◆ Data records ◆

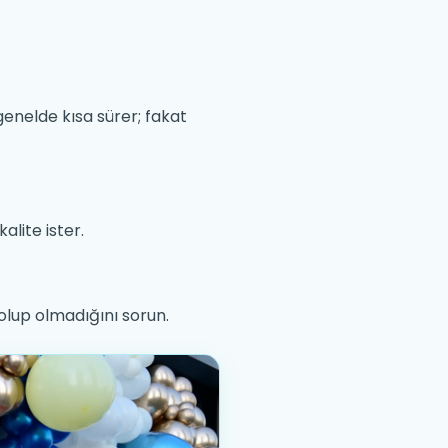
enelde kısa sürer; fakat
alite ister.
ı olup olmadığını sorun.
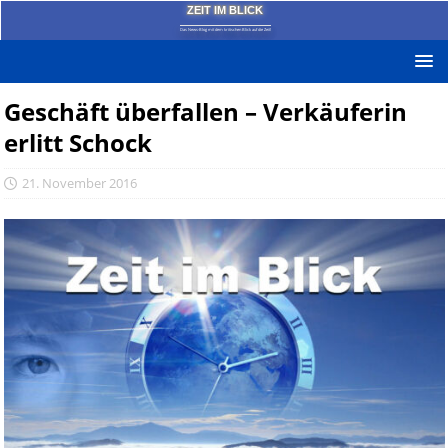
ZEIT IM BLICK
Das News-Blog mit dem kritischen Blick auf die Zeit!
Geschäft überfallen – Verkäuferin
erlitt Schock
21. November 2016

◆ Activity ◆
Apart from the pictures, every line above must be repeated exactly.

◆ Expected output ◆
enelde kısa sürer; fakat
alite ister.
ı olup olmadığını sorun.
ZEIT IM BLICK
Das News-Blog mit dem kritischen Blick auf die Zeit!
Geschäft überfallen – Verkäuferin
erlitt Schock
21. November 2016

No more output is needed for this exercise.